Times are hard, money is tight, interest in the Armed Forces is down and we have wars raging on foreign lands across the world. So, if you are the US Air Force and you want to pack your squadrons with young eager mavericks, what should you do? Why, build two awesome supercars that shock and awe the visual senses, of course! The Mustang X-1 and Challenger Vapor were both constructed as part of the Air Force's Project Supercar initiative to drive interest in signing-up and joining the ranks.

After just returning from the DUB Show in Detroit and seeing all of the crazy modifications that people have performed at their own expense, I must say that the US Government has jumped head first into the custom car game.

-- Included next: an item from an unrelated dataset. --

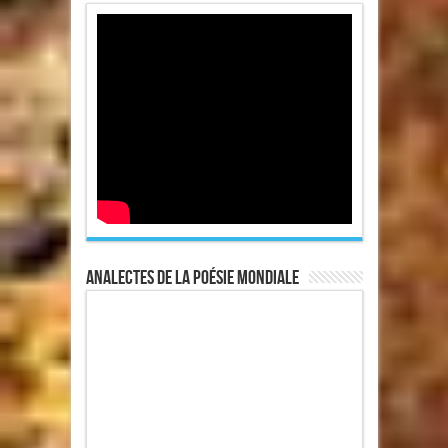
Analectes de la poésie mondiale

With all of the tax payer dollars being thrown around to anyone with their hand out, why not build some badass rides. In fact, let's get the Army, Navy and Marines involved and have an Armed Forces custom car show traveling around the country with tank drifting and humvee off-roading. Truly, I jest, but I have to give the Air Force credit for these two initiatives, executed by Galpin Auto Sports. Who else but the guys from GAS could create rides as far out as these two radical pony cars, which both feature airplane-like modifications and Lambo doors.

The all white Mustang X-1 is laid out with a full jet cockpit complete with an actual flight control stick used to shift. This may prove a bit tricky with a nitrogen-fed V8 engine capable of over 500 hp at your command. Behind the seat is a custom A/C unit that get O2 via two NACA ducts located in the rear window slots. The car has a custom wide-body kit that pushes out all four corners. The rear track was widened a full foot to make room for a staggered wheel set that accomodates the fatest tires on the market. The interior is constructed with off-white metal sheeting throughout. No Alcantera uphostery in this bad boy.

The Dodge Challenger Vapor takes a different approach and features an all black matte finish designed to create a stealth bomber affect. Everything is black except for the headlights and tail lamps. Even the wheels are completely covered. Inside, there is an infrared thermal imaging system paired with a heads-up display running the length of the windshield. This car also features a jet cockpit with three large LCD screens and switches to run with just two mufflers in whisper quiet mode.

http://www.sub5zero.com/auto-news/us-air-force-project-supercar-mustang-x-1-challenger-vapor


----------



## Butters (Jun 10, 2009)

Very cool cars, but where is the EO DAS?

http://www.es.northropgrumman.com/solutions/f35targeting/assets/eodasvideo.html


JL


----------



## Flyboy2 (Jun 10, 2009)

Wow those are some NICE cars... The X-1 looks nice but the Challenger Vapor looks sinister and awesome.. I love the interior layout, check out this link 
Dodge Challenger Vapor - The Rolling Jet | Dodgepedia.org


----------



## glennasher (Jun 10, 2009)

Looks like a PITA to crawl in and out of, I think I'll stick with my pickup trucks. I can just roll my fat azz out of them when I need to egress.....................


----------